I am a writer. I have not read Proust. I have not even tried. I'm afraid to belong to either camp above. I have not read "How Proust Can Change Your Life" by Alain De Botton either, although I knew of the book's existence and its reputation as a lively read.

However, I think there is a vacuum in my brain that needs to be filled by Proust. Just look at this quotation by him: "A powerful idea communicates some of its strength to him who challenges it." Genius. And I was told there's much, much more.

So, it's clear there's some work to be done here. This is my first marker: the starting line. Recognition of who and what I am today will propel me from a state of inertia to forward movement, and hopefully, growth. Isn't that what turning older is all about?

Peace,
Almira

Wednesday, September 2, 2009

Pre-amble: Where I Want to Go

photo copyright Adrian Fletcher www.paradoxplace.com/Photo Pages/Spain/Camino_de_Santiago/Cmino.htm

The Pilgrimage
The Camino de Santiago is a pilgrimage consisting of a network of ancient routes starting from France, Portugal and Spain and ending at the tomb of St. James in Santiago de Compostela (SdC) in northwest Spain.

My Journey
I am turning 50 early in 2010, and when some of my friends in the same boat decided to do this, I agreed to join them. Two had done parts of the pilgrimage before and volunteered to take care of the logistics. They've decided to start from Roncasvalles in Navarre (near France); the entire route to SdC is 800 km (497 miles). Only those who walk at least the last 100 km will receive "compostelanas," or certificates, at the Oficina de los Peregrinos in the SdC Cathedral. Supposedly, one's term in purgatory is halved upon completion. Too bad we missed the jubilee year (2008) because during such a year all years in Purgatory are wiped clean.

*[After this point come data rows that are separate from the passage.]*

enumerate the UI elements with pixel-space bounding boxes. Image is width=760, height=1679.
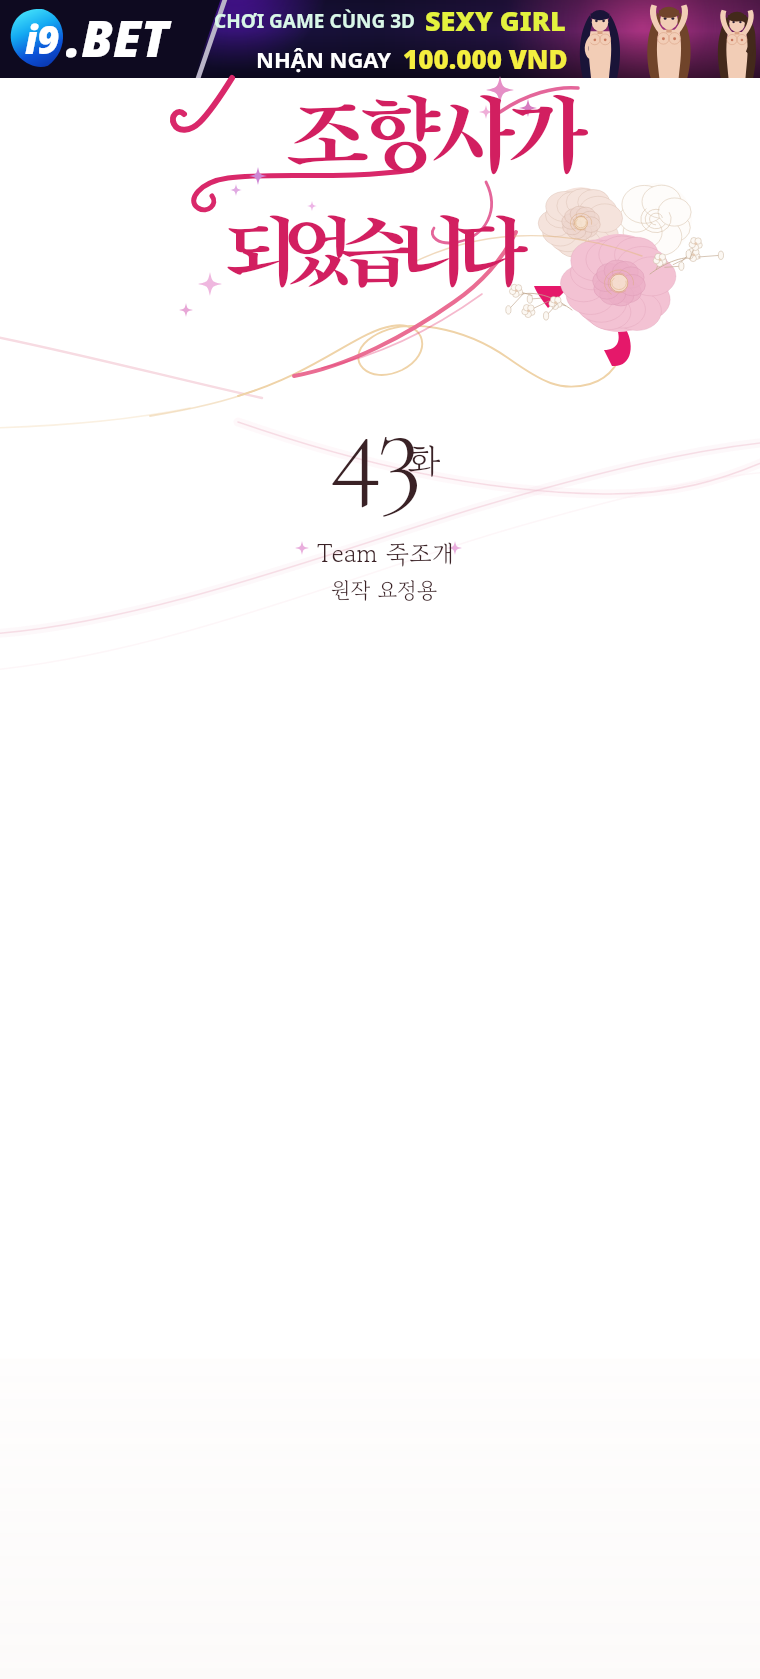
staticText: NHẬN NGAY [256, 44, 403, 74]
staticText: SEXY GIRL [425, 2, 566, 39]
staticText: 되었습니다 [226, 211, 511, 295]
staticText: i9 [25, 13, 60, 65]
staticText: 100.000 VND [403, 41, 568, 76]
staticText: 조향사가 [288, 90, 580, 182]
button[interactable]: Advertisement banner i9.BET [0, 0, 760, 78]
staticText: CHƠI GAME CÙNG 3D [214, 8, 425, 34]
staticText: 43 [330, 378, 419, 518]
staticText: 화 [407, 434, 441, 486]
staticText: Team 죽조개 [317, 535, 454, 571]
staticText: .BET [66, 4, 169, 72]
staticText: 원작 요정용 [331, 573, 438, 605]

Along the pilgrim routes are markers to guide the traveler. Similarly, I will mark significant events of my preparation for this journey. While I will document as much as I think you'll find interesting, I will mark only those that I think are worthy of notice, such as significant poundage lost (which is, of course, relative), significant mileage walked, acquisition of new gear (but of course!). Also, be forewarned that since I am a naturally introspective person, this blog will probably contain a lot of questions and very few answers.

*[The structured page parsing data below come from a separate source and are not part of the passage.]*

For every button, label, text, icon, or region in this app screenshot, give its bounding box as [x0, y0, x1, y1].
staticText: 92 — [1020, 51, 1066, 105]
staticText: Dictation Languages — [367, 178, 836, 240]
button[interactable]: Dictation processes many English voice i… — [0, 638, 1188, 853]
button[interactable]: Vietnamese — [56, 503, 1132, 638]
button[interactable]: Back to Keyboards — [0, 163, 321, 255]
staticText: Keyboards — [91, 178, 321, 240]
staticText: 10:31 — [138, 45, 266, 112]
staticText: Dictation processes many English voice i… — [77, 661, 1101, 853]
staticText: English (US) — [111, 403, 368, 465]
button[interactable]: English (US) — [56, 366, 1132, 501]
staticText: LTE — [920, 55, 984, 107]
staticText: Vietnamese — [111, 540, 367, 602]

For many, the Camino is a spiritual sojourn. I intend to get out of it all I can: meditating on the landscape of my spirituality while I traverse the Spanish terrain, testing the limits of my flat feet and lungs, re-discovering high school friendships (my co-pilgrims are high school classmates from the Philippines, some of whom I haven't seen in 30 years.)

I need to stop for now because I'm feeling a little overwhelmed by the enormity of what lies ahead. My husband just walked in and exclaimed, "Is that how long you're walking?" I hope to pace myself blogging, posting at least every week, taking step by steady step toward the end: September 2010.